Morrison-Knudsen Construction Co. v. Industrial Commission

424 P.2d 138, 18 Utah 2d 390, 1967 Utah LEXIS 674
CourtUtah Supreme Court
DecidedFebruary 24, 1967
Docket10659
StatusPublished
Cited by7 cases

This text of 424 P.2d 138 (Morrison-Knudsen Construction Co. v. Industrial Commission) is published on Counsel Stack Legal Research, covering Utah Supreme Court primary law. Counsel Stack provides free access to over 12 million legal documents including statutes, case law, regulations, and constitutions.

Bluebook
Morrison-Knudsen Construction Co. v. Industrial Commission, 424 P.2d 138, 18 Utah 2d 390, 1967 Utah LEXIS 674 (Utah 1967).

Opinions

ELLETT, Justice:

The defendant Joseph Higginson was injured while working for plaintiff Morrison-Knudsen Construction Company. The Industrial Commission of Utah ordered compensation to be paid by Morrison-Knudsen’s insurance carrier, Employers Mutual of Wausau, on the basis of fifty per cent disability of the injured employee based on the report of the medical advisory board. The plaintiffs did not object to the award. [392]*392The employee requested that the matter be referred to a medical panel for a report to the Industrial Commission pursuant to the provisions of Section 35-1-77, U.C.A.1953 as amended. This was done, and the panel estimated a permanent partial disability of seventy per cent. Mr. Higginson objected to the panel report and asked for a hearing, which was had. One member of the medical panel testified that the disability was seventy per cent. The doctor who had treated Mr. Higginson testified that he “might be closer to eighty-five or ninety per cent physiologically and anatomically disabled.”

The Commission made a temporary order of permanent total disability but reserved to either party the right to a formal hearing. It referred Mr. Higginson to the Division of Vocational Rehabilitation under the Board of Education of the State of Utah pursuant to Section 35-1-67, U.C.A.1953 as amended.
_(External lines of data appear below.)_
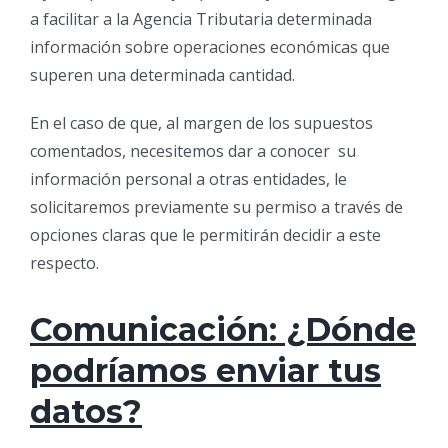
a facilitar a la Agencia Tributaria determinada
información sobre operaciones económicas que
superen una determinada cantidad.
En el caso de que, al margen de los supuestos
comentados, necesitemos dar a conocer su
información personal a otras entidades, le
solicitaremos previamente su permiso a través de
opciones claras que le permitirán decidir a este
respecto.
Comunicación: ¿Dónde
podríamos enviar tus
datos?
Counsel for Mr. Higginson requested a formal hearing for the purpose of having a final order of permanent total disability entered. The hearing was had, and the same two doctors testified who had given their testimony at the prior hearing. The panel doctor again said that in his opinion Mr. Higginson had seventy per cent partial permanent disability, while the other doctor said the disability was total and permanent. The counsellor of the Division of Vocational Rehabilitation testified that due to the low I. Q. of Mr. Higginson, it was his opinion that there could be no rehabilita-’ tion and that their files had been closed on the case.
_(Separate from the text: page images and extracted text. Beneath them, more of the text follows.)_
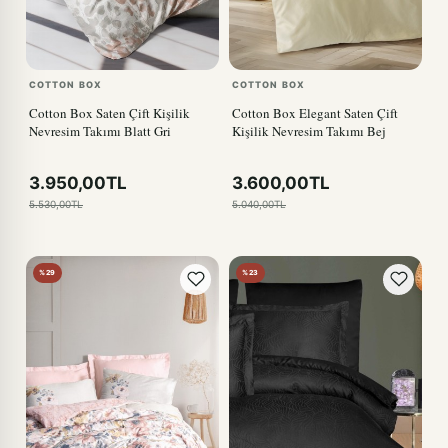
COTTON BOX
COTTON BOX
Cotton Box Saten Çift Kişilik
Cotton Box Elegant Saten Çift
Nevresim Takımı Blatt Gri
Kişilik Nevresim Takımı Bej
3.950,00TL
3.600,00TL
5.530,00TL
5.040,00TL
%29
%23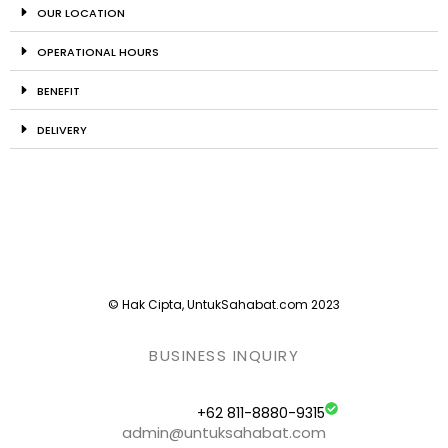
OUR LOCATION
OPERATIONAL HOURS
BENEFIT
DELIVERY
© Hak Cipta, UntukSahabat.com 2023
BUSINESS INQUIRY
+62 811-8880-9315
admin@untuksahabat.com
A final order was entered by the Industrial Commission finding total permanent disability.

The employer and its insurance carrier now ask this court to review the proceed-' ings and to order the Industrial Commission to find according to the recommendations of the medical panel, to-wit, that Mr. Higginson has a permanent partial disability of seventy per cent.

This court has held on numerous occasions that the Industrial Commission is the sole judge of the facts where there is competent evidence to sustain the finding (Kent v. Industrial Commission, 89 Utah 381, 57 P.2d 724), and the fact that this court might have made other findings does not make any difference. (See also Tintic Standard Mining Company v. Industrial Commission, 100 Utah 96, 110 P.2d 367.)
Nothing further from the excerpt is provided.